Fantasy Baseball Toolkit: Sample Sizes Part 1

With the season winding down, the leaves changing, and fantasy 'ships on the line, I posted a question over on the Reddit Fantasy Baseball sub last week.  I asked what fantasy baseball topic redditors would most like to hear about on these electronic pages.  There were many great responses and although I only committed initially to writing about the subject that got the most upvotes and conversation, I decided "what the hay?" I'll do 'em all.  So, over the offseason, keep checking back here (I will be tweeting when they are posted @park_ro) for more parts to my new series:

Fantasy Baseball Toolkit

These toolkit posts will be an attempt to help you develop skills to identify breakout hitters (why didn't I believe in you J.D. Martinez?) and pitchers (Jake Arrieta?? Really? Who saw that one coming?) and to know when it is time to cut a guy loose because he ain't coming back.  I will introduce some sabermetric stuff that you will need to know to make these determinations.  I will be using Fangraphs a lot, so go ahead and bookmark that right now. Ok, time's up, let's move on.

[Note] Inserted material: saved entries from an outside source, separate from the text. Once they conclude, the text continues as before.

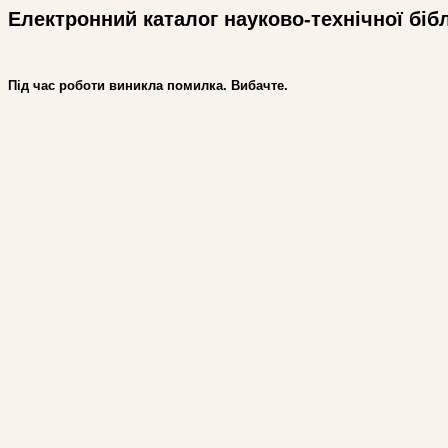
Електронний каталог науково-технічної біб
Під час роботи виникла помилка. Вибачте.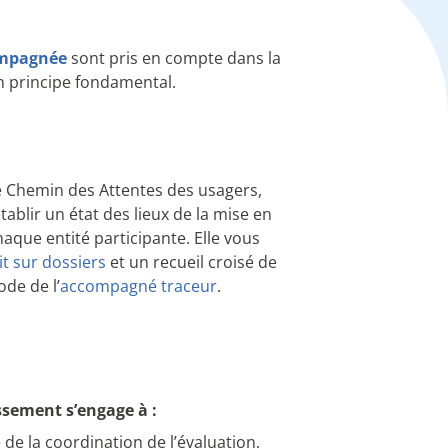
ompagnée
sont pris en compte dans la
 principe fondamental.
le Chemin des Attentes des usagers,
ablir un état des lieux de la mise en
ue entité participante. Elle vous
it sur dossiers
et un recueil croisé de
de de l’
accompagné traceur
.
ssement s’engage à :
de la coordination de l’évaluation,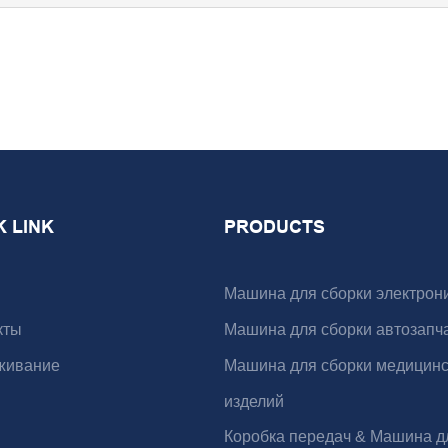
K LINK
PRODUCTS
Машина для сборки электрон
кты
Машина для сборки автозапч
живание
Машина для сборки медицинс
изделий
Коробка передач & Машина д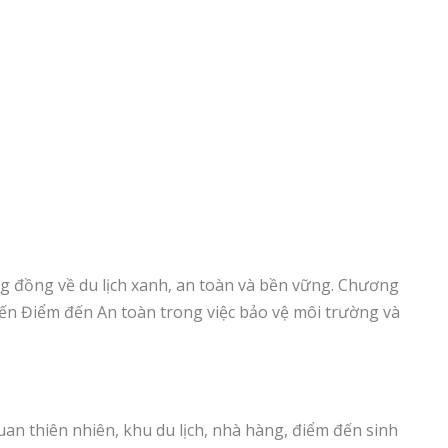
g đồng về du lịch xanh, an toàn và bền vững. Chương
kiến Điểm đến An toàn trong việc bảo vệ môi trường và
uan thiên nhiên, khu du lịch, nhà hàng, điểm đến sinh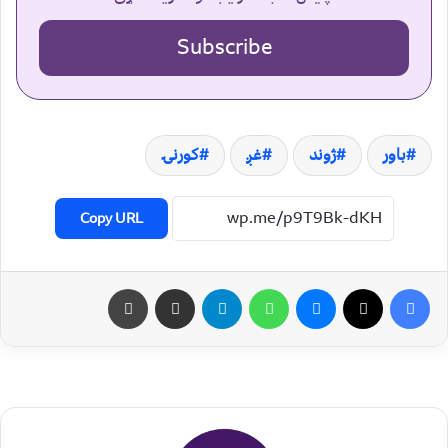
Subscribe
باور
ژوند
غږ
کورنۍ
Copy URL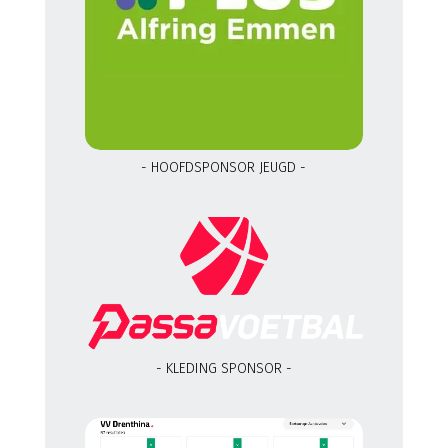
- HOOFDSPONSOR JEUGD -
- KLEDING SPONSOR -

In the inaugural toolkit post, we will dive into the world of sample sizes.  This was the most discussed suggestion on reddit and it is easy to see why.  "Small sample size" or SSS is often heard across the Internet when fantasy baseball players are discussed.  It is usually used to downplay a player's sudden success or breakout and dismiss it as a temporary fad.  Like so many popular phrases, it is often misused and misunderstood.  Today, let's learn what a "small" sample size really is, what it means, and how we can work with them.


How Small is Small?

It's pretty small.  Ok, I guess we're done with this section, next, I will...oh, I should probably give you a little more than that.  Here are three articles that will give you far more detail than I ever could about sample sizes and what is considered a meaningful sample size: number 1, number 2, and numero tres.  The third one is from Fangraphs and actually references the first two, which are much more in-depth.  Here is my best tl;dr version of these articles: most pitching and hitting statistics stabilize at some number of data points and that number is different for each stat.  Hitting stats, in general, stabilize faster than pitching stats.

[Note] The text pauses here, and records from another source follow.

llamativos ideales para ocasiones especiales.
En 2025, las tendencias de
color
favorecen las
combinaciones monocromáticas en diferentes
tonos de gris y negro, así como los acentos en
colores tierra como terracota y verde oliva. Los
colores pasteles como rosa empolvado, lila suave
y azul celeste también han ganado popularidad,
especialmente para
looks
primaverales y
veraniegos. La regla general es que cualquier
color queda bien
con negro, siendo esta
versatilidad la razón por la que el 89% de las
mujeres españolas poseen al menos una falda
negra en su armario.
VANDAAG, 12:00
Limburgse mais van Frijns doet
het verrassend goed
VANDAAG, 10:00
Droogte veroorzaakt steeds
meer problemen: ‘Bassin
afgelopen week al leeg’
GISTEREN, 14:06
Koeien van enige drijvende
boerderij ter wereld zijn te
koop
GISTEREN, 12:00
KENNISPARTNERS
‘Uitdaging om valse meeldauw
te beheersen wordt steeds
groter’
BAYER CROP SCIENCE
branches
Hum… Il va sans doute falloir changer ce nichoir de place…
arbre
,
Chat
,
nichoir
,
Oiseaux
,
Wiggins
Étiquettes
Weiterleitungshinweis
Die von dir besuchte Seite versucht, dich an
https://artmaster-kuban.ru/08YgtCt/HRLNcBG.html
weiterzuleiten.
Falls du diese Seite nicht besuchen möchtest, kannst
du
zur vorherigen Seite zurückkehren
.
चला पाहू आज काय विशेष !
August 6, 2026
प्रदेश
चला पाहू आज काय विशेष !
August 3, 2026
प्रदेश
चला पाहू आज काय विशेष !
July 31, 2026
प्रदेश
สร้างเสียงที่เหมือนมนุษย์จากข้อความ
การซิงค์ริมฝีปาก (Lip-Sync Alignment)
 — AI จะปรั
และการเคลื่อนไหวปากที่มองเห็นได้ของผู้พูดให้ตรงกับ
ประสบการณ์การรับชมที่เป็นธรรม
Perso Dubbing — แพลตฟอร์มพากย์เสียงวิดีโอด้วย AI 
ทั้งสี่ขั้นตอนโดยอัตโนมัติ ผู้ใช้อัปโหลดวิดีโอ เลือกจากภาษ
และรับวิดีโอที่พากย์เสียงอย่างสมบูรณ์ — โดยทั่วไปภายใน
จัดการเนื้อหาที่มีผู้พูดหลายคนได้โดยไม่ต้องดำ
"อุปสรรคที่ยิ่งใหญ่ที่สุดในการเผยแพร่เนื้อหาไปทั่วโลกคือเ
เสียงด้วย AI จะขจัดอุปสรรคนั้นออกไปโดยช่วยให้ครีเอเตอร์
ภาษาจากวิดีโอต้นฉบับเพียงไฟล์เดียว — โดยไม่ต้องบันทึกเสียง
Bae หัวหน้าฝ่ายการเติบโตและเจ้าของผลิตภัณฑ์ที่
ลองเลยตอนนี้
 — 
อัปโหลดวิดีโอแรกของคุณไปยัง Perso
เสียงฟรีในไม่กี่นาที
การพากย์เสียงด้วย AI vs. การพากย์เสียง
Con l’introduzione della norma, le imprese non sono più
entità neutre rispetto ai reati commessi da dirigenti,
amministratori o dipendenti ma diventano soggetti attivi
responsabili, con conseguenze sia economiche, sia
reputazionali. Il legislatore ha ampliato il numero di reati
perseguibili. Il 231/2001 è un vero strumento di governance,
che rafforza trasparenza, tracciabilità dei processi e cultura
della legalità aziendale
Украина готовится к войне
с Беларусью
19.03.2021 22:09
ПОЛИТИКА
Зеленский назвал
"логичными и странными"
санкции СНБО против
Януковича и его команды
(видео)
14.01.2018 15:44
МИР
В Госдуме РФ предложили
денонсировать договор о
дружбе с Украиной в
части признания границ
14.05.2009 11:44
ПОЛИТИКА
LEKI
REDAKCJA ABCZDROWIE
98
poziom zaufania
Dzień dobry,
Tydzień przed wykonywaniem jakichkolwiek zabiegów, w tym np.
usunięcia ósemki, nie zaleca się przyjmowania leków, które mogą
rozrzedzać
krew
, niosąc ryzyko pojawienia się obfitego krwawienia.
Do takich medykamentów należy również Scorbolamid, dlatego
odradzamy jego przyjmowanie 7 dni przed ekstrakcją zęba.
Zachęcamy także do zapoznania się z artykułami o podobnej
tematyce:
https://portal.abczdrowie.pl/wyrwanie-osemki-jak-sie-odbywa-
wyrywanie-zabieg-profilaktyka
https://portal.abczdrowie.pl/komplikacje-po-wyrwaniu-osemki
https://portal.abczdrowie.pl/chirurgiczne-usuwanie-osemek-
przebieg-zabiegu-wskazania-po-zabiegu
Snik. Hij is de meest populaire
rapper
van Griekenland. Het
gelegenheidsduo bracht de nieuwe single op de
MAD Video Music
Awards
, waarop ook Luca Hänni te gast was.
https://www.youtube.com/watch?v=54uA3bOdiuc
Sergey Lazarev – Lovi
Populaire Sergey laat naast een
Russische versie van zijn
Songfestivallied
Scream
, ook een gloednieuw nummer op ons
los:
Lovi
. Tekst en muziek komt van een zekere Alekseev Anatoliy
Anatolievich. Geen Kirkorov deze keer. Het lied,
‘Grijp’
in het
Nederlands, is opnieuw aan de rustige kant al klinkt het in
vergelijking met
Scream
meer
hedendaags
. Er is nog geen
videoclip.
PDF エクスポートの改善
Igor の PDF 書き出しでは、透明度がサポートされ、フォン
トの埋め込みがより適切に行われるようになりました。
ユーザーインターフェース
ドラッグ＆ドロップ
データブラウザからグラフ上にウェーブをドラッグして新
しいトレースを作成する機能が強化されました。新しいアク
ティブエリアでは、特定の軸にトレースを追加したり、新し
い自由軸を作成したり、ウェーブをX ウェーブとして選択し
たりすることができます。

Finally, what does "stabilize" mean?  When a stat stabilizes, it means that there is now enough data gathered to adjust future projections of that stat away from league averages and toward the new data at just over a 50/50 split between the data and the average for that stat.  It does not mean that the stat can now be projected to continue at its current pace for the rest of the season.  It simply means that we can now say we have enough data to conclude that the stat indicates some deviation from the expected mean and we can adjust our projection to include a 50/50 split between our average projection and the projection driven by our new data.  As we move away from that stabilization point, we can adjust the projection even further from the mean.

Ok, so that may be pretty boring and technical, but I want to make sure we are all on the same page here before we get to the fun of using this stuff.  Basically, if you are at or below the stabilization point for a given stat, you are dealing with some SSS.  Often in fantasy, we do have to work with SSS and make roster decisions off of them, but we can leverage the different stabilization points of the different stats to help us out.  Enough with the big blocks of text, let's do some real-world examples!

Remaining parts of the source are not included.